The Bible also tells us that it stops up its ears that it may not be charmed by the charmer. (Ps. lviii. 4.)

The serpent is symbolical
(1) Of deity, because, says Plutarch, “it feeds upon its own body; even so all things spring from God, and will be resolved into deity again.” (De Iside et Osiride, i. 2, p. 5; and Philo Byblius.)

(2) Of eternity, as a corollary of the former. It is represented as forming a circle and holding its tail in its mouth.

(3) Of renovation. It is said that “the serpent, when it is old, has the power of growing young again `like the eagle,” by casting its slough, which is done by squeezing itself between two rocks.

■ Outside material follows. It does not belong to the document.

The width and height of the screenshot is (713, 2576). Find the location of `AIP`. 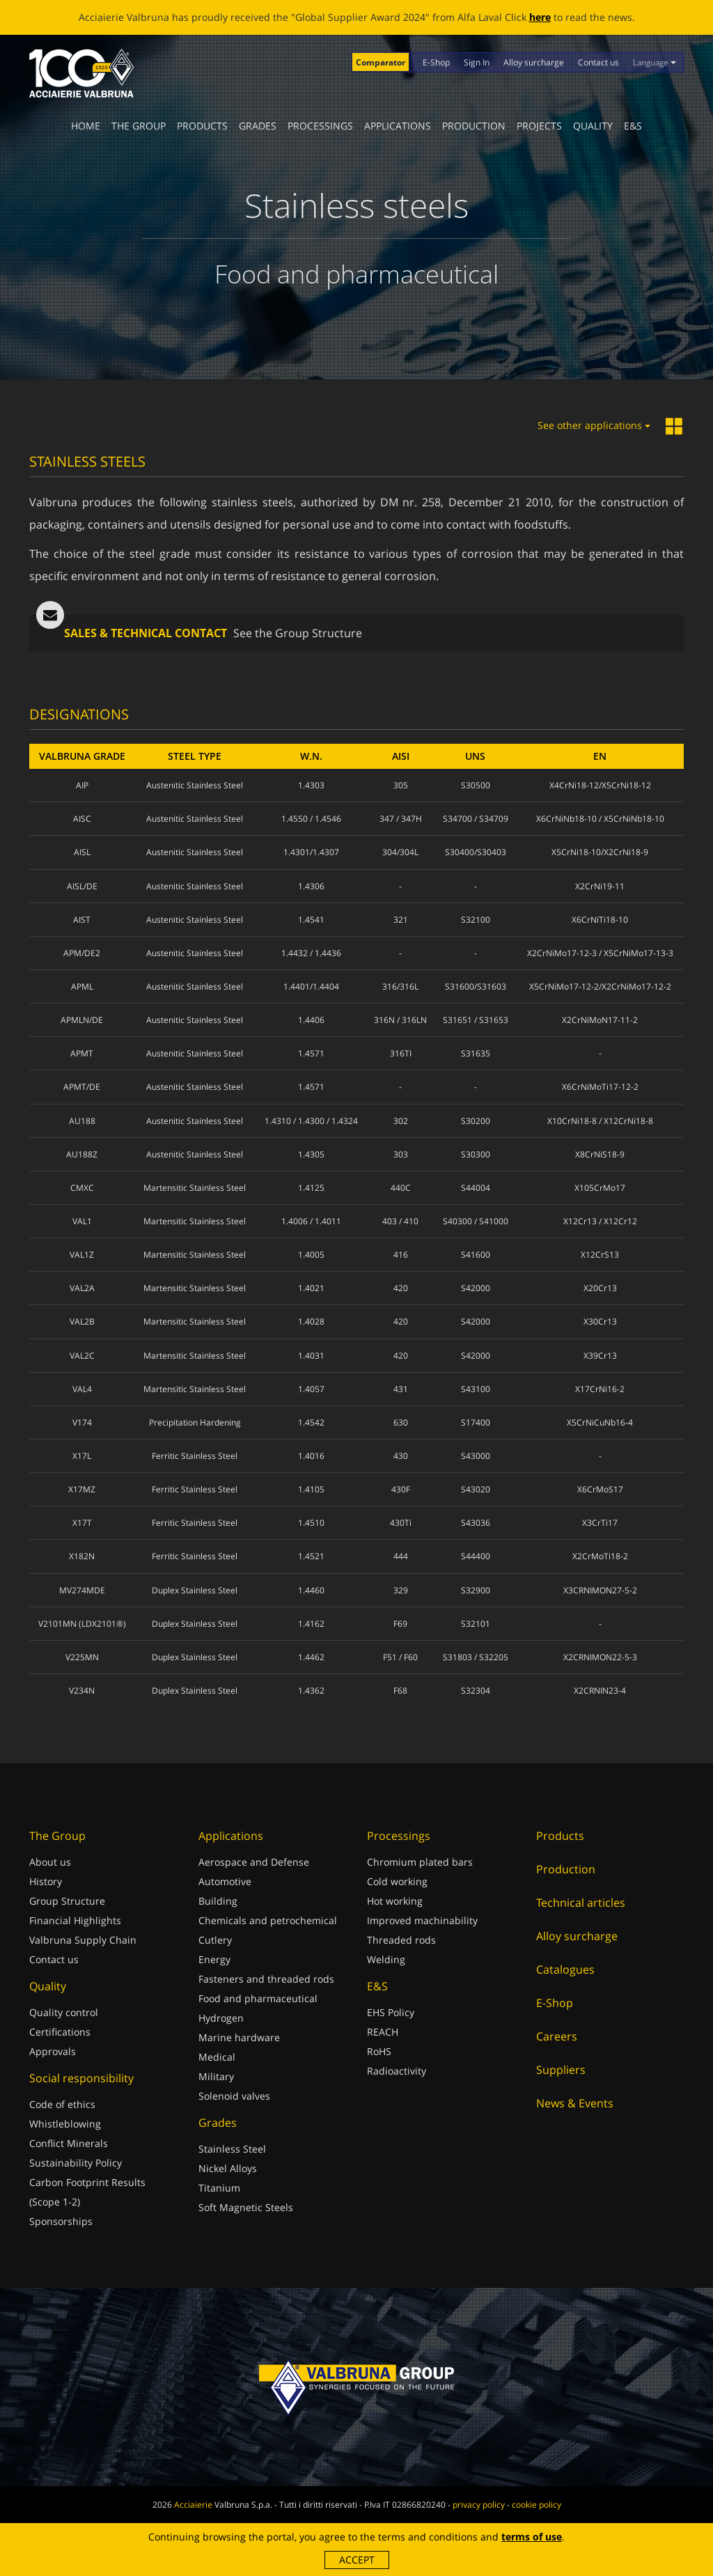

(4) Of guardian spirits. It was thus employed by the ancient Greeks and Romans, and not unfrequently the figure of a serpent was depicted on their altars.

In the temple of Athen'a at Athens, a serpent was kept in a cage, and called “the Guardian Spirit of the Temple.” This serpent was supposed to be animated by the soul of Ericthonius.

To cherish a serpent in your bosom.
To show kindness to one who proves ungrateful. The Greeks say that a husbandman found a serpent's egg, which he put into his bosom. The egg was hatched by the warmth, and the young serpent stung its benefactor.
Therefore think him as a serpent's egg Which, hatched, would (as his kind) grow dangerous.

Shakespeare: Julius Coesar, ii. 1.

Their ears have been serpent-licked.
They have the gift of foreseeing events, the power of seeing into futurity. This is a Greek superstition. It is said that Cassandra and Helenus were gifted with the power of prophecy, because serpents licked their ears while sleeping in the temple of Apollo.

The seed of the woman shall bruise the serpent's head
(Gen. iii. 15). The serpent bruised the heel of man; but Christ, the “seed of the woman,” bruised the serpent's head.

Serpent's food.
Fennel is said to be the favourite food of serpents, with the juice of which it restores its sight when dim.

Serpents.
Brazilian wood is a panacea against the bite of serpents. The Countess of Salisbury, in the reign of James I., had a bedstead made of this wood, and on it is the legend of “Honi soit qui mal y pense.”